Saved entries
::::::::::

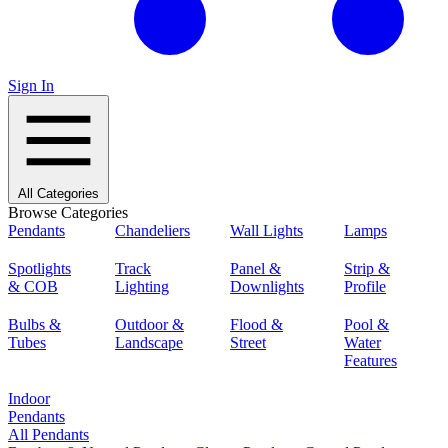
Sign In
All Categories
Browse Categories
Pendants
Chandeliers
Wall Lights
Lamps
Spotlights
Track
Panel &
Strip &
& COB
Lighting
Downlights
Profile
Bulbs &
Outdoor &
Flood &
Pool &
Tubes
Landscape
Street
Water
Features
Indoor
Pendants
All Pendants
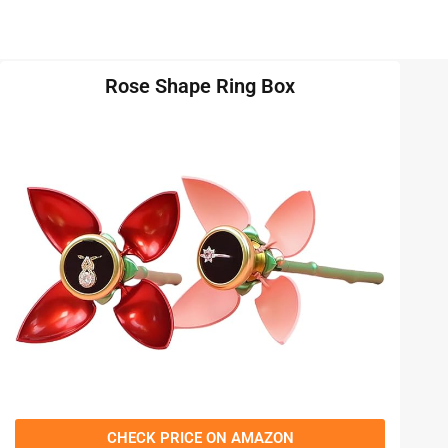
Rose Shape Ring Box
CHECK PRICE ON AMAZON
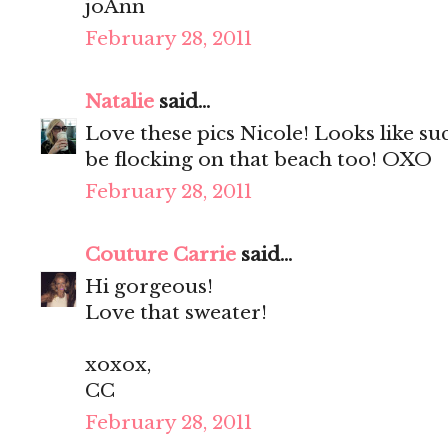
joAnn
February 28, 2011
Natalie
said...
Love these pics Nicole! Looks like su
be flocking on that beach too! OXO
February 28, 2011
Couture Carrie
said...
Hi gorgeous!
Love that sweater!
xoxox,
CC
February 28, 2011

::::::::::

Only lines with the word "Love" are wanted. Find and copy them from the records above.

Love these pics Nicole! Looks like su
Love that sweater!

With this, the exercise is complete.